We then found VW had facelifted the car so it didn’t have the items he was looking for”

Have you ever received goods before only to find they haven’t matched their description? Were you able to return them for a refund?

Comments

OOOPs!! This Conversation about an inaccurate advert has a miss-spelt headline.

Have Which? been hiring former Grauniad employees?

Congrats John you win today’s spot the deliberate mistake prize 🙂

No ex Grauniad employees Derek – just me who clearly didn’t get enough sleep last night.

I’m impressed that Stuart managed to obtain a full refund for the car. I might have accepted the offer of £1500 rather than have to go through the trauma of buying another car.

It would depend upon how important the features missing were. I’d find a reversing camera useful; if it could be retrofitted that would have been one option. I don’t know whether lane assist is particularly useful as I’ve no experience of it. Deducting what it would have cost as a VW extra might have covered that.

Looking for the right car is a hassle unless you are prepared to wait and have it made to order.

I’m no expert on cars but have read that it can be best value to look at what is in stock rather than have a car built to order. I once visited my local main dealer just to get an idea of what was available, having had my car for around nine years. One of the cars in the showroom had various extras including a DAB radio, in the days when these were only available in top of the range models. The price was too good to refuse and I bought the car. I guess it was a cancelled order.

I would imagine the best discount would be on a car held in stock by the dealer. My car was built to order as I decided if buying a new car that i intended to keep a long while I’d get the the colour and specification I wanted. At the time I believe I still got a good deal, with a 24% discount. I came away happy and I suppose that is what matters 🙂

In stock by the dealer is what I meant. What I’ve done in the past is to look at what dealers within 150 miles have in stock. I once test drove a car discussed prices and specifications and found a better deal on the same model and colour at another dealer about 60 miles away. I paid a deposit and then came home to find an email and numerous phone messages apologising that another salesman had sold it. 🙁 I went back to the local dealer.

Back on topic, Stuart has done well with his Which? Legal subscription. If he had the use of the car that he bought before EMG agreed to the refund the company will have lost out. We have not been told whether this was a new or secondhand car.

Helen says:
3 July 2020

I bought a new car in October (my previous one was stolen) from a local dealer. I wanted the top spec and they had a model in the showroom with only 8 miles on the clock and new number plate. I took It for a test drive and decided to buy. Turned out it was Classed as a pre reg so l had to wait 12 weeks before l could drive it away, and as l was then registered as the 2nd owner I had to remember to state it was not a “new car” when getting gap and normal insurance which felt weird – but it was worth the huge saving on the price. Wish I had done this with my previous brand new cars.

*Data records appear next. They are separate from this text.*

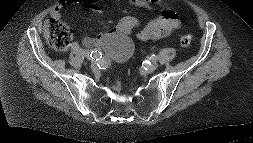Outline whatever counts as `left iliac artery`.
<instances>
[{"label":"left iliac artery","instance_id":"1","mask_svg":"<svg viewBox=\"0 0 253 143\" xmlns=\"http://www.w3.org/2000/svg\"><path fill=\"white\" fill-rule=\"evenodd\" d=\"M157 59H158V57H157L156 55L153 54V55L151 56V60H152V61H156Z\"/></svg>","mask_w":253,"mask_h":143}]
</instances>
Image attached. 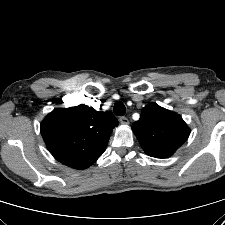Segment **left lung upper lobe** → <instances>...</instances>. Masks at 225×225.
<instances>
[{"instance_id":"5c2ea615","label":"left lung upper lobe","mask_w":225,"mask_h":225,"mask_svg":"<svg viewBox=\"0 0 225 225\" xmlns=\"http://www.w3.org/2000/svg\"><path fill=\"white\" fill-rule=\"evenodd\" d=\"M132 130L144 151L152 157L167 158L185 143L190 129L180 115L156 103L146 105Z\"/></svg>"}]
</instances>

If you sold the car soon after purchase you might find that it is worth less than if you were the first owner but the longer you own it the less significant that this will be. I have been told that dealers register cars in this way to meet targets. Enjoy your new car.

I was desperate for settee protectors as my foster cat is scratching the furniture. I saw what I thought was ideal illustrated on Wish shopping site. The items came, with no paperwork, no return address & 4 boxes 3″ long. Unroll it stick it on the sofa which is material & with in 2 hours falls off. The fabric one received has come with nothing to attach it. The whole thing is from China. On line shopping needs to say where the firm is based. I’ve wasted £15!

Janet I have come across ‘Wish’ a few times when searching for various things but have avoided them as their prices always seem too good to be true. Your post had just confirmed my suspicions.